Exercise
Under this line are records; the part from the line containing "road are autonomous" through the line containing "After the war, Captain" should be repeated exactly. Please exclude pictures.

Excerpted records
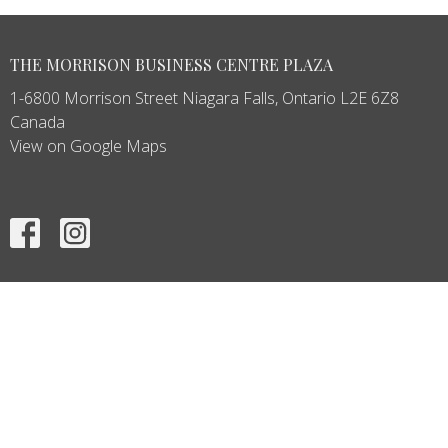
THE MORRISON BUSINESS CENTRE PLAZA
1-6800 Morrison Street Niagara Falls, Ontario L2E 6Z8
Canada
View on Google Maps
HOME
ABOUT
SERVICES
PRODUCTS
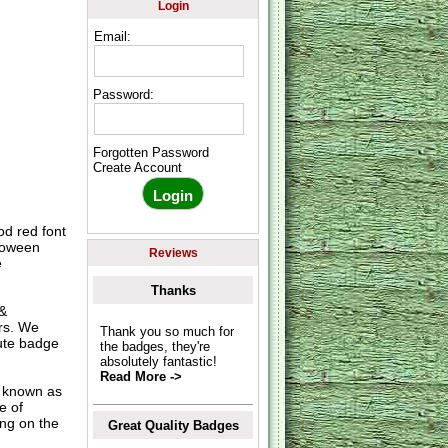
Login
Email:
Password:
Forgotten Password
Create Account
od red font
lloween
Reviews
e
Thanks
&
ers. We
Thank you so much for
nute badge
the badges, they're
absolutely fantastic!
Read More ->
o known as
e of
ing on the
Great Quality Badges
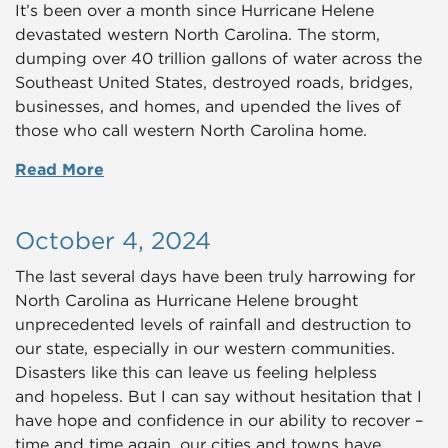
It’s been over a month since Hurricane Helene
devastated western North Carolina. The storm,
dumping over 40 trillion gallons of water across the
Southeast United States, destroyed roads, bridges,
businesses, and homes, and upended the lives of
those who call western North Carolina home.
Read More
October 4, 2024
The last several days have been truly harrowing for
North Carolina as Hurricane Helene brought
unprecedented levels of rainfall and destruction to
our state, especially in our western communities.
Disasters like this can leave us feeling helpless
and hopeless. But I can say without hesitation that I
have hope and confidence in our ability to recover –
time and time again, our cities and towns have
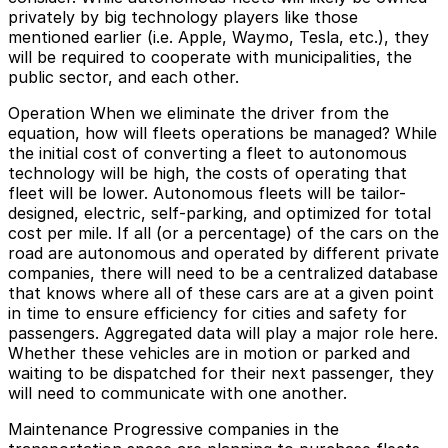
privately by big technology players like those
mentioned earlier (i.e. Apple, Waymo, Tesla, etc.), they
will be required to cooperate with municipalities, the
public sector, and each other.
Operation
When we eliminate the driver from the
equation, how will fleets operations be managed? While
the initial cost of converting a fleet to autonomous
technology will be high, the costs of operating that
fleet will be lower. Autonomous fleets will be tailor-
designed, electric, self-parking, and optimized for total
cost per mile. If all (or a percentage) of the cars on the
road are autonomous and operated by different private
companies, there will need to be a centralized database
that knows where all of these cars are at a given point
in time to ensure efficiency for cities and safety for
passengers. Aggregated data will play a major role here.
Whether these vehicles are in motion or parked and
waiting to be dispatched for their next passenger, they
will need to communicate with one another.
Maintenance
Progressive companies in the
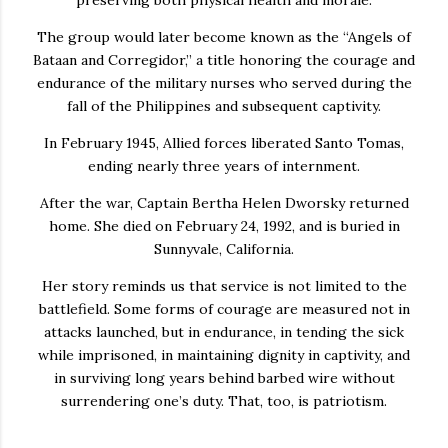
The group would later become known as the “Angels of
Bataan and Corregidor,” a title honoring the courage and
endurance of the military nurses who served during the
fall of the Philippines and subsequent captivity.
In February 1945, Allied forces liberated Santo Tomas,
ending nearly three years of internment.
After the war, Captain Bertha Helen Dworsky returned
home. She died on February 24, 1992, and is buried in
Sunnyvale, California.
Her story reminds us that service is not limited to the
battlefield. Some forms of courage are measured not in
attacks launched, but in endurance, in tending the sick
while imprisoned, in maintaining dignity in captivity, and
in surviving long years behind barbed wire without
surrendering one’s duty. That, too, is patriotism.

Response area
road are autonomous and operated by different private
companies, there will need to be a centralized database
that knows where all of these cars are at a given point
in time to ensure efficiency for cities and safety for
passengers. Aggregated data will play a major role here.
Whether these vehicles are in motion or parked and
waiting to be dispatched for their next passenger, they
will need to communicate with one another.
Maintenance
Progressive companies in the
The group would later become known as the “Angels of
Bataan and Corregidor,” a title honoring the courage and
endurance of the military nurses who served during the
fall of the Philippines and subsequent captivity.
In February 1945, Allied forces liberated Santo Tomas,
ending nearly three years of internment.
After the war, Captain Bertha Helen Dworsky returned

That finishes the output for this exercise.